Neste Pontas soltas tardes de neblina, de Rogério A. Tancredo, o narrador toma a memória como matéria de invenção de si e de sua linhagem familiar, porque “A memória, com o tempo, torna-se um labirinto sem saída” e é preciso espernear contra essa dura realidade. Assim, a autoficção é o meio de inventar saídas onde estas não existem.
Uma mãe amargurada e violenta, a ausência de um pai, as dificuldades financeiras no Brasil dos anos 1980. Em meio a um cenário turbulento, encontramos, por exemplo, a avó que criava histórias para manter nosso protagonista por perto. Pois, se contar histórias não redime o mundo particular de suas adversidades, no mínimo serve para nos aproximar como pessoas implicadas numa cumplicidade que extrapola os laços sanguíneos.

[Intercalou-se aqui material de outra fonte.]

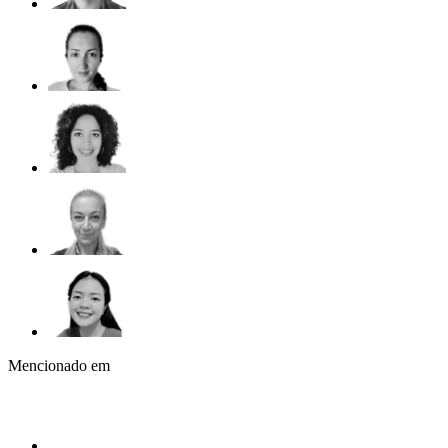
Mencionado em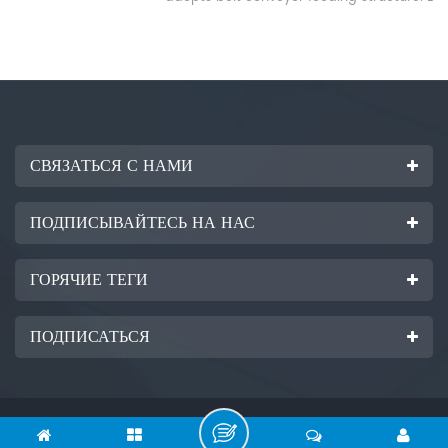
high-precision CNC control system, it delivers stable, clean
cutting for ultra-thin flat glass, screen glass and electronic
glass. It supports custom irregular graphic cutting, with
smooth material transmission and low breakage rate, ideal
for mass glass processing production lines.
СВЯЗАТЬСЯ С НАМИ
ПОДПИСЫВАЙТЕСЬ НА НАС
ГОРЯЧИЕ ТЕГИ
ПОДПИСАТЬСЯ
Авторское право © Anhui Ruilong Glass Machinery Co., Ltd.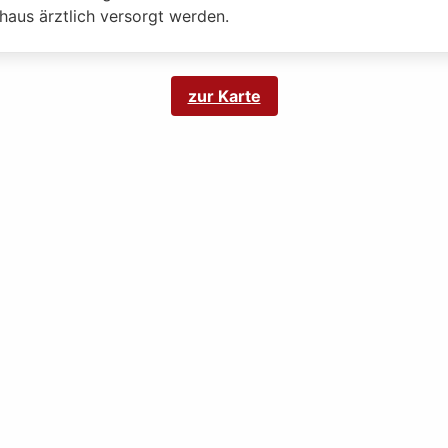
haus ärztlich versorgt werden.
zur Karte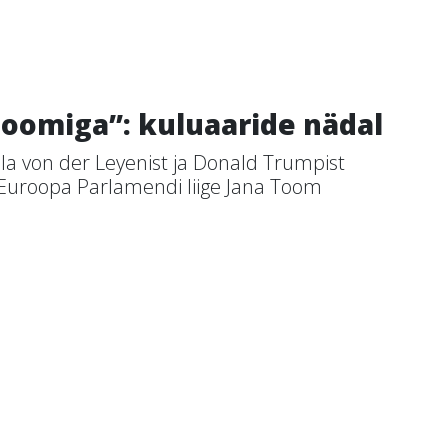
Toomiga”: kuluaaride nädal
la von der Leyenist ja Donald Trumpist
.Euroopa Parlamendi liige Jana Toom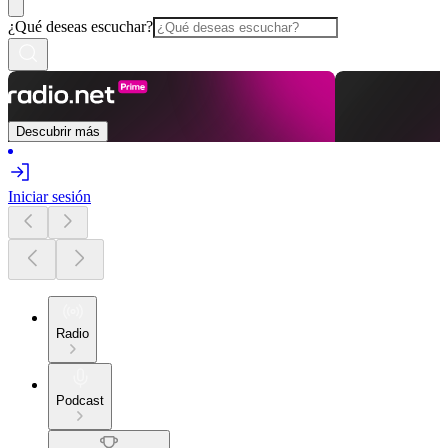
¿Qué deseas escuchar?
Descubrir más
Iniciar sesión
Radio
Podcast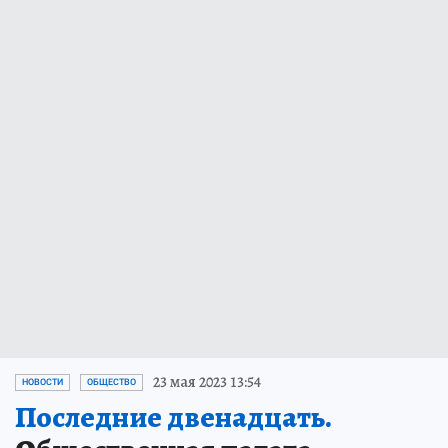
23 мая 2023 13:54
НОВОСТИ
ОБЩЕСТВО
Последние двенадцать.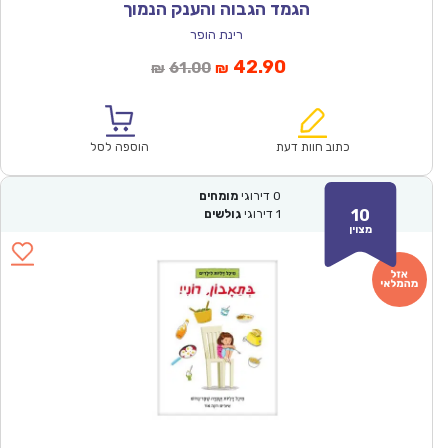
הגמד הגבוה והענק הנמוך
רינת הופר
המחיר
המחיר
42.90
61.00
₪
₪
הנוכחי
המקורי
הוא:
היה:
₪61.00.
₪42.90.
כתוב חוות דעת
הוספה לסל
0
דירוגי
מומחים
10
1
דירוגי
גולשים
מצוין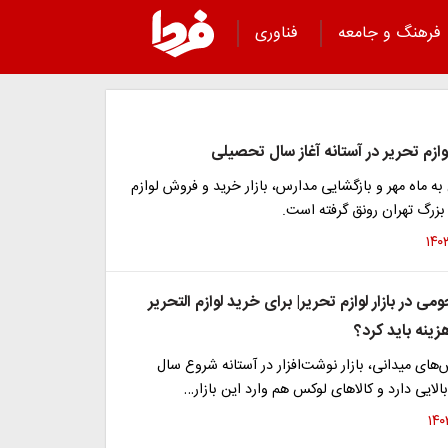
فرهنگ و جامعه
فناوری
لوازم تحریر در آستانه آغاز سال تحصیلی
ه ماه مهر و بازگشایی مدارس، بازار خرید و فروش لوازم
ر بزرگ تهران رونق گرفته است.
ی در بازار لوازم تحریر| برای خرید لوازم التحریر
ینه باید کرد؟
های میدانی، بازار نوشت‌افزار در آستانه شروع سال
لایی دارد و کالاهای لوکس هم وارد این بازار…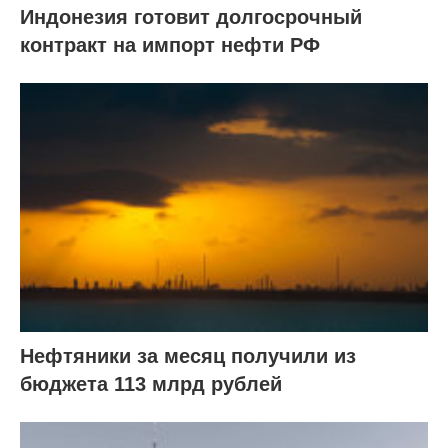
Индонезия готовит долгосрочный
контракт на импорт нефти РФ
Нефтяники за месяц получили из
бюджета 113 млрд рублей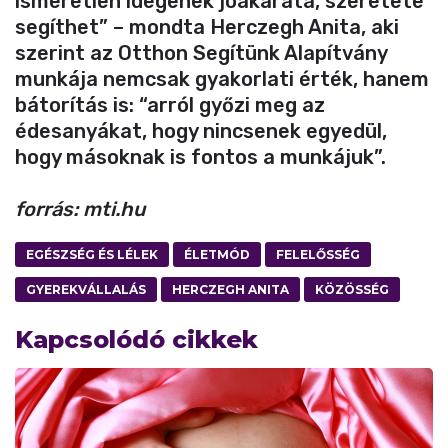
ismeretlen idegenek jóakarata, szeretete
segíthet” – mondta Herczegh Anita, aki
szerint az Otthon Segítünk Alapítvány
munkája nemcsak gyakorlati érték, hanem
bátorítás is: “arról győzi meg az
édesanyákat, hogy nincsenek egyedül,
hogy másoknak is fontos a munkájuk”.
forrás: mti.hu
EGÉSZSÉG ÉS LÉLEK
ÉLETMÓD
FELELŐSSÉG
GYEREKVÁLLALÁS
HERCZEGH ANITA
KÖZÖSSÉG
Kapcsolódó cikkek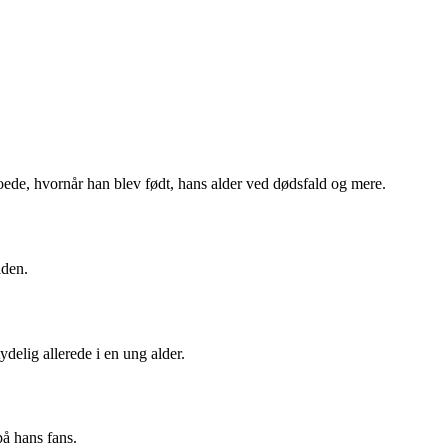
oede, hvornår han blev født, hans alder ved dødsfald og mere.
aden.
elig allerede i en ung alder.
å hans fans.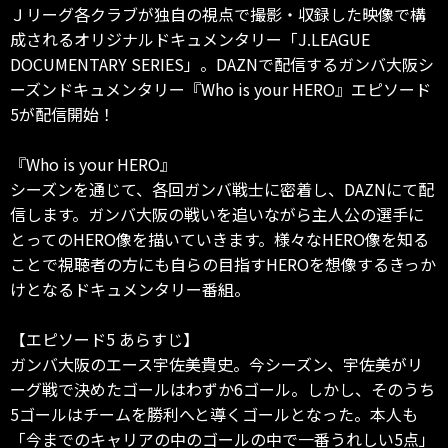
Ｊリーグ各クラブが独自の視点で撮影・収録した映像で構
成されるオリジナルドキュメンタリー「J.LEAGUE
DOCUMENTARY SERIES」。DAZNで配信するガンバ大阪シ
ーズンドキュメンタリー『Who is your HERO』エピソード
5が配信開始！
『Who is your HERO』
シーズンを通じて、各回ガンバ戦士に密着し、DAZNにて配
信します。ガンバ大阪の戦いを追いながら主人公の選手に
とってのHERO像を描いていきます。様々なHERO像を知る
ことで視聴者の方にも自らの目指すHEROを想像するきっか
けとなるドキュメンタリー番組。
【エピソード5 あらすじ】
ガンバ大阪のエース宇佐美貴史。今シーズン、宇佐美がリ
ーグ戦で決めたゴールはわずか6ゴール。しかし、そのうち
5ゴールはチームを勝利へと導くゴールとなった。本人も
「今までのキャリアの中のゴールの中で一番うれしい5点」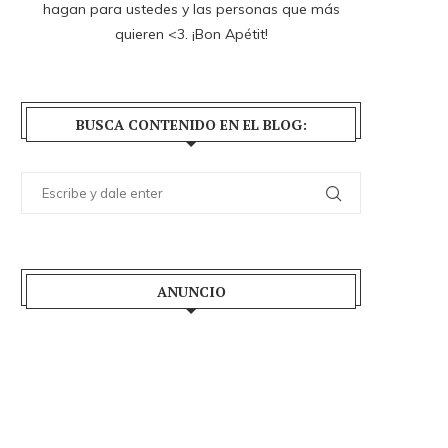
hagan para ustedes y las personas que más
quieren <3. ¡Bon Apétit!
BUSCA CONTENIDO EN EL BLOG:
ANUNCIO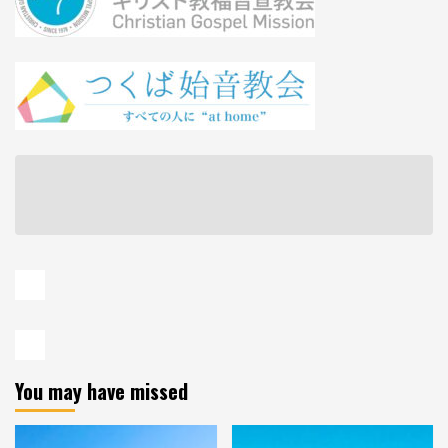
You may have missed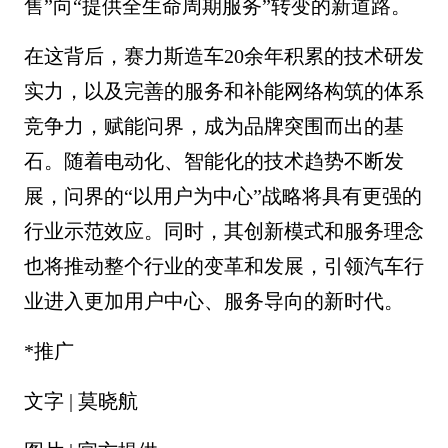
售”向“提供全生命周期服务”转变的新道路。
在这背后，赛力斯造车20余年积累的技术研发
实力，以及完善的服务和补能网络构筑的体系
竞争力，赋能问界，成为品牌突围而出的基
石。随着电动化、智能化的技术趋势不断发
展，问界的“以用户为中心”战略将具有更强的
行业示范效应。同时，其创新模式和服务理念
也将推动整个行业的变革和发展，引领汽车行
业进入更加用户中心、服务导向的新时代。
*推广
文字 | 莫晓航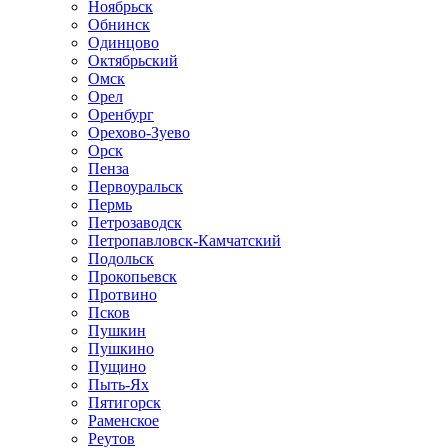
Ноябрьск
Обнинск
Одинцово
Октябрьский
Омск
Орел
Оренбург
Орехово-Зуево
Орск
Пенза
Первоуральск
Пермь
Петрозаводск
Петропавловск-Камчатский
Подольск
Прокопьевск
Протвино
Псков
Пушкин
Пушкино
Пущино
Пыть-Ях
Пятигорск
Раменское
Реутов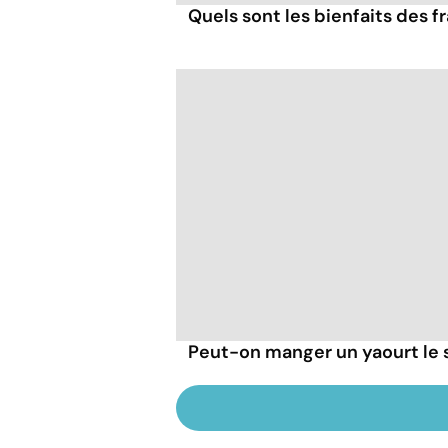
Quels sont les bienfaits des 
Peut-on manger un yaourt le s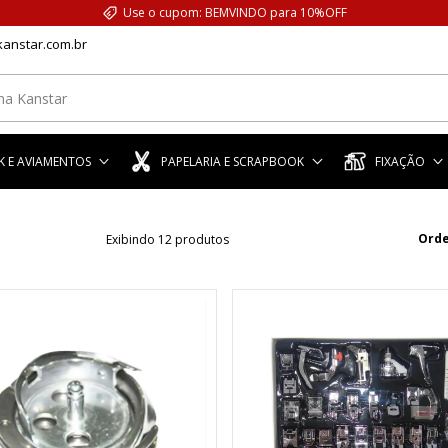
Use o cupom: BEMVINDO para 10%OFF
anstar.com.br
 E AVIAMENTOS
PAPELARIA E SCRAPBOOK
FIXAÇÃO
Orde
Exibindo 12 produtos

Mas aqui não temos apenas amarguras. Tancredo soube muito bem temperar sua narrativa com momentos em que nossos sentidos são despertados e levados, deliciosamente, de volta ao vigor da juventude. “A comida de nossa infância é insuperável” — recorda o narrador. A atração irresistível pelo corpo feminino: “Ela riu, afagou minha cabeça febril entre seus peitos”. E, claro, as delícias da literatura: “Li livros inteiros dentro dos coletivos”, para citar alguns exemplos.
Escrever, porém, não alivia nossas perdas. Não há redenção. Rogério A. Tancredo escreve seu romance com a consciência de que “o fracasso está sempre à espreita”, e o livro que você tem em mãos prova que ele conseguiu, de uma forma corajosa e poética, ludibriar a possibilidade do fracasso. Ao final, talvez o leitor possa também dizer: “Encontro-me miserável e feliz”.